## TASK DETAILS
In the data that follows, count each line with the string "Verbraucher"; the reply is the number only.

Page images and extracted text:
□ □ □ □ □ □ □

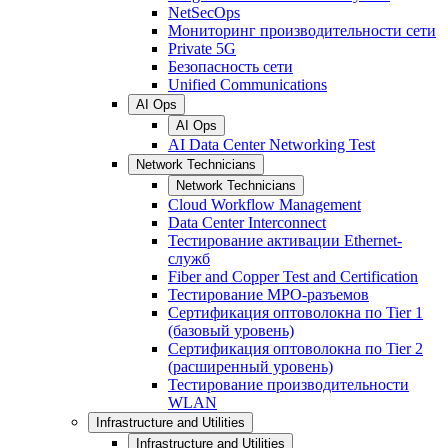
NetSecOps
Мониторинг производительности сети
Private 5G
Безопасность сети
Unified Communications
AI Ops
AI Ops
AI Data Center Networking Test
Network Technicians
Network Technicians
Cloud Workflow Management
Data Center Interconnect
Тестирование активации Ethernet-
служб
Fiber and Copper Test and Certification
Тестирование МРО-разъемов
Сертификация оптоволокна по Tier 1
(базовый уровень)
Сертификация оптоволокна по Tier 2
(расширенный уровень)
Тестирование производительности
WLAN
Infrastructure and Utilities
Infrastructure and Utilities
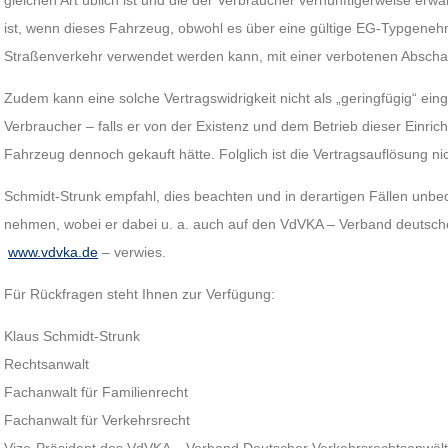
gleichen Art üblich ist und die der Verbraucher vernünftigerweise erwa
ist, wenn dieses Fahrzeug, obwohl es über eine gültige EG-Typgeneh
Straßenverkehr verwendet werden kann, mit einer verbotenen Abschalte
Zudem kann eine solche Vertragswidrigkeit nicht als „geringfügig“ ein
Verbraucher – falls er von der Existenz und dem Betrieb dieser Einric
Fahrzeug dennoch gekauft hätte. Folglich ist die Vertragsauflösung ni
Schmidt-Strunk empfahl, dies beachten und in derartigen Fällen unbed
nehmen, wobei er dabei u. a. auch auf den VdVKA – Verband deutsche
www.vdvka.de
– verwies.
Für Rückfragen steht Ihnen zur Verfügung:
Klaus Schmidt-Strunk
Rechtsanwalt
Fachanwalt für Familienrecht
Fachanwalt für Verkehrsrecht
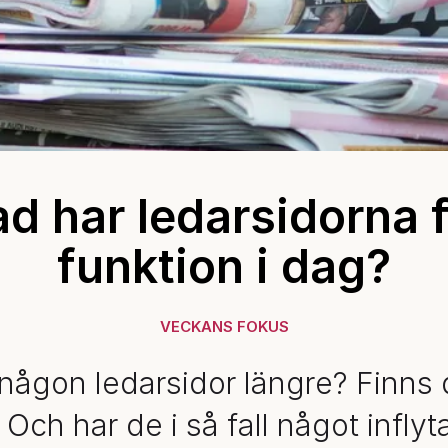
d har ledarsidorna 
funktion i dag?
VECKANS FOKUS
någon ledarsidor längre? Finns
 Och har de i så fall något infly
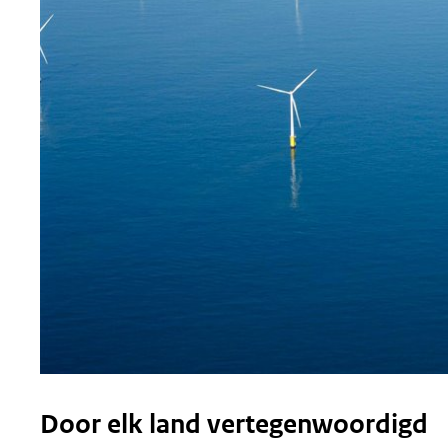
Door elk land vertegenwoordigd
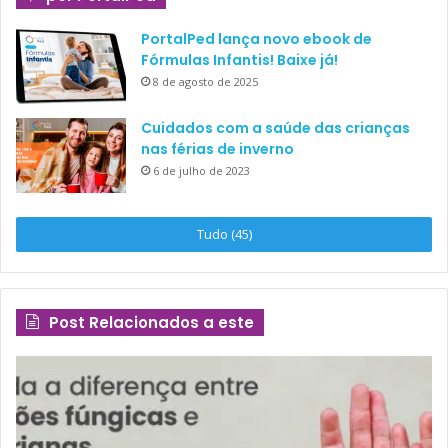
PortalPed lança novo ebook de
Fórmulas Infantis! Baixe já!
8 de agosto de 2025
Cuidados com a saúde das crianças
nas férias de inverno
6 de julho de 2023
Tudo (45)
Post Relacionados a este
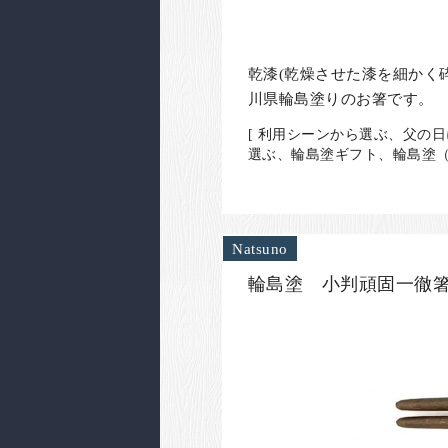
乾漆(乾燥させた漆を細かく
川県輪島塗りのお箸です。
[ 利用シーンから選ぶ、父の
選ぶ、輪島塗ギフト、輪島塗（
Natsuno
輪島塗 小判頑固一徹箸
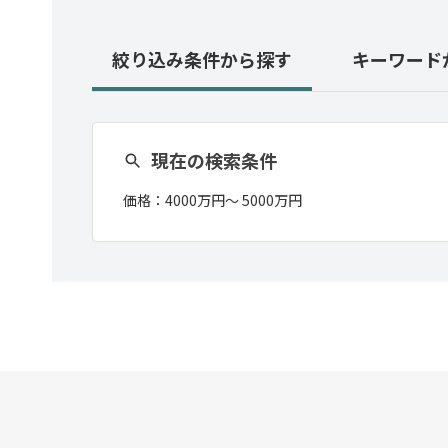
絞り込み条件
から探す
キーワード
現在の検索条件
価格：
4000万円〜
5000万円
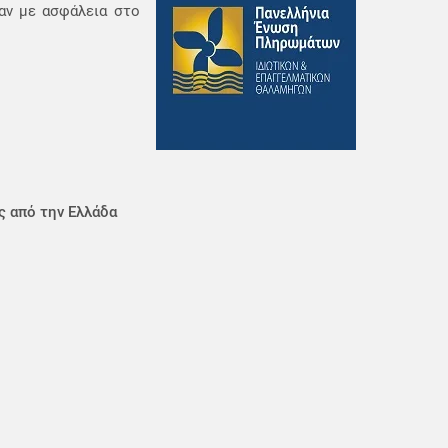
αν με ασφάλεια στο
ς από την Ελλάδα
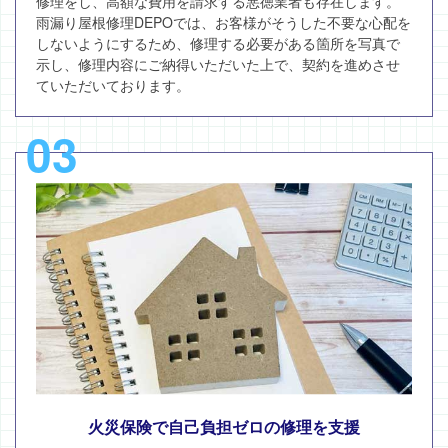
修理をし、高額な費用を請求する悪徳業者も存在します。
雨漏り屋根修理DEPOでは、お客様がそうした不要な心配を
しないようにするため、修理する必要がある箇所を写真で
示し、修理内容にご納得いただいた上で、契約を進めさせ
ていただいております。
03
火災保険で自己負担ゼロの修理を支援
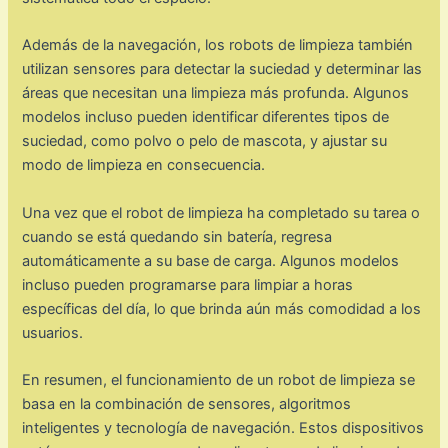
Además de la navegación, los robots de limpieza también
utilizan sensores para detectar la suciedad y determinar las
áreas que necesitan una limpieza más profunda. Algunos
modelos incluso pueden identificar diferentes tipos de
suciedad, como polvo o pelo de mascota, y ajustar su
modo de limpieza en consecuencia.
Una vez que el robot de limpieza ha completado su tarea o
cuando se está quedando sin batería, regresa
automáticamente a su base de carga. Algunos modelos
incluso pueden programarse para limpiar a horas
específicas del día, lo que brinda aún más comodidad a los
usuarios.
En resumen, el funcionamiento de un robot de limpieza se
basa en la combinación de sensores, algoritmos
inteligentes y tecnología de navegación. Estos dispositivos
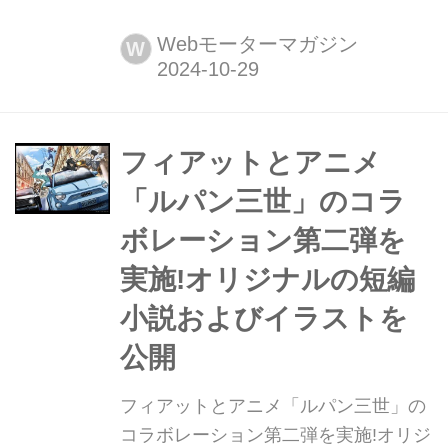
ンティス グループは「アバルト」ブラ
ンドの最新&最強モデル「600e」を発
Webモーターマガジン
W
表した。英国では11月中旬から受注を
開始する。 フィアット 600eをベース
に2バージョンを設定 サソリのマーク
でお馴染みの「アバルト(ABARTH)」
フィアットとアニメ
ブランドからステランテ...
「ルパン三世」のコラ
ボレーション第二弾を
実施!オリジナルの短編
小説およびイラストを
公開
フィアットとアニメ「ルパン三世」の
コラボレーション第二弾を実施!オリジ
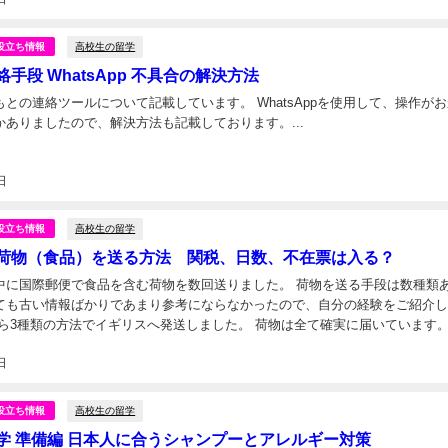
高校生の留学
役立ち情報
手段 WhatsApp 不具合の解決方法
との連絡ツールについて記載しています。 WhatsAppを使用して、操作が
かありましたので、解決方法も記載しております。...
日
高校生の留学
役立ち情報
荷物（食品）を送る方法 関税、日数、不在票は入る？
中に国際郵便で食品を含む荷物を数回送りました。 荷物を送る手段は数種類
ても古い情報ばかりであまり参考にならなかったので、自分の経験をご紹介
から3種類の方法でイギリスへ発送しました。 荷物は全て確実に届いています。
ましたが、食品を送ることができないので除外し...
日
高校生の留学
役立ち情報
学 準備編 日本人に合うシャンプーとアレルギー対策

□ □ □ □ □ □ □

## WRITTEN SOLUTION
2